Barthelasse

by Elizabeth Gibson

Summer in Avignon makes the Rhône soupy and green.
The ancient city stands over us; the broken bridge aches
for its lost part, its other half, that led to the river island
of Barthelasse. Did you know people used to sing and
dance there, the bridge above them, and someone smart
wrote a song about it? But somehow over time the folks

ended up dancing on the bridge, not under it. History can
change things in a second; she is cruel and temperamental.
She did not see us under the bridge. She did not see that
we were happy there out of the way, we were hurting no
one at all, we loved and our love was surely more vital to
the curve and sweep of time than the bang of muskets or

the hiss of hearts stopping. History told us to get up off
the island of Barthelasse, go back across the Rhône, and
for me to pick up weapons and fight and for her to go and
wait for me somewhere far away in a sea of lavender and
olives. She hid fugitives, she tended to wounds, and she
generally was worthwhile.

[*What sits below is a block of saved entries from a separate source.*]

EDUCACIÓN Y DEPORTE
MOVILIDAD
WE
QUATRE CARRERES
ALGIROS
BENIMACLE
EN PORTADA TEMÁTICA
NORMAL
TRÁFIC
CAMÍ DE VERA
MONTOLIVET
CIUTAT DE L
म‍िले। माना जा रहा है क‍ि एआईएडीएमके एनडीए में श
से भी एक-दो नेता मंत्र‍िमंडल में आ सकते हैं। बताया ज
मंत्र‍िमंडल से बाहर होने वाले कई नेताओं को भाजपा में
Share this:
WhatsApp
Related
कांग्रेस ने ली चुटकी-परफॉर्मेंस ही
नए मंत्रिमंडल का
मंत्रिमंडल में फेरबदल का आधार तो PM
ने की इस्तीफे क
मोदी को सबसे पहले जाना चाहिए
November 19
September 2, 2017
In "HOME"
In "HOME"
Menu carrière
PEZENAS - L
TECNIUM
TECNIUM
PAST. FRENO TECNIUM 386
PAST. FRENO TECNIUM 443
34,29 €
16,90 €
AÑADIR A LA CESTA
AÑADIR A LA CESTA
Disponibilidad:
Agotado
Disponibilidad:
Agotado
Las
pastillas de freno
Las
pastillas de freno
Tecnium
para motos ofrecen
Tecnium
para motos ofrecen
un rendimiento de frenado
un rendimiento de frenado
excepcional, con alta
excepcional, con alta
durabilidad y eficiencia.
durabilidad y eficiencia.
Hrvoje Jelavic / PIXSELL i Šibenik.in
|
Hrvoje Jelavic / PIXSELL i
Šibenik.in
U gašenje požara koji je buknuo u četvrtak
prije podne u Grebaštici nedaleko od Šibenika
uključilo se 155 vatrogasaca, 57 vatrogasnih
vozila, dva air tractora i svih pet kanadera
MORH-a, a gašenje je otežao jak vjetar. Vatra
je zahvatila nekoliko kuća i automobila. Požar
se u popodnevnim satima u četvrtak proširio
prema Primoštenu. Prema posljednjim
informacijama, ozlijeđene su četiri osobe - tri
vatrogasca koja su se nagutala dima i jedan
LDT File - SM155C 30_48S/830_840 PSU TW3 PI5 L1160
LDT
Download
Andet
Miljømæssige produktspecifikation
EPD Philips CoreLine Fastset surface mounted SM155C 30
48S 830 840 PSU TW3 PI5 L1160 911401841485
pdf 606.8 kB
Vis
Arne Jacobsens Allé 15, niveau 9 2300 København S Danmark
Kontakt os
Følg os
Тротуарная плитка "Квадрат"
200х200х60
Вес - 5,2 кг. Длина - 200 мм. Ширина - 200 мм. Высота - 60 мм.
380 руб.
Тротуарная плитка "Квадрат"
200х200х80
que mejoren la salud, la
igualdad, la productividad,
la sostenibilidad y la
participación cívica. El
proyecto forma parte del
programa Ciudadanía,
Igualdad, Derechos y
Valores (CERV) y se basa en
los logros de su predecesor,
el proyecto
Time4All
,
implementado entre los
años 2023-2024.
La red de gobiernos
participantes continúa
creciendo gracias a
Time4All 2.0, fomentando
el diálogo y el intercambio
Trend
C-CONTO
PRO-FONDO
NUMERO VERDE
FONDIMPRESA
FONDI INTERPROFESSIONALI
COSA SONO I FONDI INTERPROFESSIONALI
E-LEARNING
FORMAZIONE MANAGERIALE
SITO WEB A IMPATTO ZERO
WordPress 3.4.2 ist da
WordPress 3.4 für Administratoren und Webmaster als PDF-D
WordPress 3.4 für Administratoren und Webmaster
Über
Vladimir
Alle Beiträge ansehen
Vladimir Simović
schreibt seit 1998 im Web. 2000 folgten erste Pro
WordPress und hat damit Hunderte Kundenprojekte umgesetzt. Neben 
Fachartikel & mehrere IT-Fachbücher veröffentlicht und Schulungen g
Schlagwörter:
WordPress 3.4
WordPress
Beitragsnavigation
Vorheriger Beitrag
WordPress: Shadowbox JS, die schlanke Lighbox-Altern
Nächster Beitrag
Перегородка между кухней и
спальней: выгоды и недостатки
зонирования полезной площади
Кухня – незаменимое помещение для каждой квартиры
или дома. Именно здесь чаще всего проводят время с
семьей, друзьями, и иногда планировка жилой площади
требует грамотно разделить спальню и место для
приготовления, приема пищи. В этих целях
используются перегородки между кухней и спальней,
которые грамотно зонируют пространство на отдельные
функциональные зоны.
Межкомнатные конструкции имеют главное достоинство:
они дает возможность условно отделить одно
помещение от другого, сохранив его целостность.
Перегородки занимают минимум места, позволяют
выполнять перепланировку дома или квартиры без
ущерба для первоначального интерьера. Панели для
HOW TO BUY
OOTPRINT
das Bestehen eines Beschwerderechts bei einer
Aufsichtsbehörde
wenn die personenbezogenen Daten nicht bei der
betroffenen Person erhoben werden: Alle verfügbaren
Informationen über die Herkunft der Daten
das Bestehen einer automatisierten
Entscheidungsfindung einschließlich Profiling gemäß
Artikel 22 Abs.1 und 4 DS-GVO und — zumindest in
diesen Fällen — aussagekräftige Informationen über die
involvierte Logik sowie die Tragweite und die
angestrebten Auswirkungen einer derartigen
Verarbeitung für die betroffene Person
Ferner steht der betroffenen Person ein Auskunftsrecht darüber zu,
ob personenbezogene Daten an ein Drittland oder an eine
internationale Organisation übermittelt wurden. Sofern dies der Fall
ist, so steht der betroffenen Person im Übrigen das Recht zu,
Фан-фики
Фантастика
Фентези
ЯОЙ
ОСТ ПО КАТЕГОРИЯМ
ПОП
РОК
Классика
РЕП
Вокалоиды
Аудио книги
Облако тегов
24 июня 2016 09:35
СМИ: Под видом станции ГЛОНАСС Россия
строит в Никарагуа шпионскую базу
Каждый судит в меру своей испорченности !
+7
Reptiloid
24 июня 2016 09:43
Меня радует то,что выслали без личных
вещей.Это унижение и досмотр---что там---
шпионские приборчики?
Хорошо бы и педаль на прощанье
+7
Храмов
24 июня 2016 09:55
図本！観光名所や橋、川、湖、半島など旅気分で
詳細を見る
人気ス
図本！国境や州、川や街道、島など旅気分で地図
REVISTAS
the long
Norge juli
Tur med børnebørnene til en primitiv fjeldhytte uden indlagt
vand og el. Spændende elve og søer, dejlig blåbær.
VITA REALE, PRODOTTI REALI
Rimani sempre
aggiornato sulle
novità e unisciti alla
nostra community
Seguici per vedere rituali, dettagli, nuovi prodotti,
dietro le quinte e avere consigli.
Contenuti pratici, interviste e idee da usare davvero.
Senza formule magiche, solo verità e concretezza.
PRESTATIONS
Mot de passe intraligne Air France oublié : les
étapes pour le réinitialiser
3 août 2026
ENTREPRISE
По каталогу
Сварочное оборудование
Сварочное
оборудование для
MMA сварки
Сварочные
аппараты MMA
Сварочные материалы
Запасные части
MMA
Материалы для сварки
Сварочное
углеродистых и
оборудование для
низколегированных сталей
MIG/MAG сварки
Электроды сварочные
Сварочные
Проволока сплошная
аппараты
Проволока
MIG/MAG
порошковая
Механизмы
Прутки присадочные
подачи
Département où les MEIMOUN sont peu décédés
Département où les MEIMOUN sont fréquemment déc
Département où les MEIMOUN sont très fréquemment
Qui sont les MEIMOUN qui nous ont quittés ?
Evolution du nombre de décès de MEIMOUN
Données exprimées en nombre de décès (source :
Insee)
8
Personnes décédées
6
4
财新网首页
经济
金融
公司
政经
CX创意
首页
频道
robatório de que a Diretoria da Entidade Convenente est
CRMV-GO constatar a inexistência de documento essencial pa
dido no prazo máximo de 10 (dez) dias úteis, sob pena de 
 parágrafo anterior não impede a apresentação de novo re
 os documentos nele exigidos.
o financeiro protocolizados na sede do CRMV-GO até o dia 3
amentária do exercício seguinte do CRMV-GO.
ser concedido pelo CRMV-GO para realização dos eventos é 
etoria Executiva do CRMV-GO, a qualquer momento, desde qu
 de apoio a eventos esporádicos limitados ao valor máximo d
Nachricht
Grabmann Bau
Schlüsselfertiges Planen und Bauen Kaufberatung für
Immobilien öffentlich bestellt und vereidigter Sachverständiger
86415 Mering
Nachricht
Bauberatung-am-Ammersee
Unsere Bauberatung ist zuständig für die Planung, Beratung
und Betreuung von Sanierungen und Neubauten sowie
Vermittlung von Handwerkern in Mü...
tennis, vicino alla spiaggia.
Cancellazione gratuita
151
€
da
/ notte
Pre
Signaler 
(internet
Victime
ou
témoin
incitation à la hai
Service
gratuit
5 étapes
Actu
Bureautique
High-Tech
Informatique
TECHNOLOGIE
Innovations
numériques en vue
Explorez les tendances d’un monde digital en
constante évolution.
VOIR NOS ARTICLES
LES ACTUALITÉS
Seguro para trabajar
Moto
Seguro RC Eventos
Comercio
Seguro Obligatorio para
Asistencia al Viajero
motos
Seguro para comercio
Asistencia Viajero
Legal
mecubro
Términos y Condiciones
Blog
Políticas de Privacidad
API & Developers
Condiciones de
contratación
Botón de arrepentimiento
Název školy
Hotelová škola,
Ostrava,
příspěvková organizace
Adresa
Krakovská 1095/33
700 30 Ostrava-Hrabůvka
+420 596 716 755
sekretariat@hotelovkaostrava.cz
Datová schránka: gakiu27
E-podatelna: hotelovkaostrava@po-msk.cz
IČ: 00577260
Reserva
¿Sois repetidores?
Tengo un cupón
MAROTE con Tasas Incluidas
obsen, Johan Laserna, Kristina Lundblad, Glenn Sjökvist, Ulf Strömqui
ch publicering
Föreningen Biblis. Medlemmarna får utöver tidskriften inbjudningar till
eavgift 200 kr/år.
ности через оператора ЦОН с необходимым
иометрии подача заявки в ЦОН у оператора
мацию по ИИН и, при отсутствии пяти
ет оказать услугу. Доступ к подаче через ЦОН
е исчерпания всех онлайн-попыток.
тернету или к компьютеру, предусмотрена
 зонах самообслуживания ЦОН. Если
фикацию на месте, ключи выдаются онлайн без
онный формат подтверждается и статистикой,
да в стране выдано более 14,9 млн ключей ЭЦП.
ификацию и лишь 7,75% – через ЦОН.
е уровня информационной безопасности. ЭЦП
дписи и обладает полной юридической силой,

I cannot be convinced I was

when all I did was kill Germans. Stop hearts. Split up
lovers. History ordained that I dance on top of the bridge.
But I was supposed to be below it, of that I am sure. My
place was to help, not to destroy. She and I were reunited
but it was never the same. Now we are back and the river
is green and the city looks the same as it did hundreds of

years ago except that the bridge is broken now. The
river currents were too much for it and they let half of it
go. We sit and talk and don’t really get anywhere and
there are moments when – call me crazy – I think I see
the other half of the bridge, a ghostly outline hovering
above me. I think I see people dancing. Then it’s gone.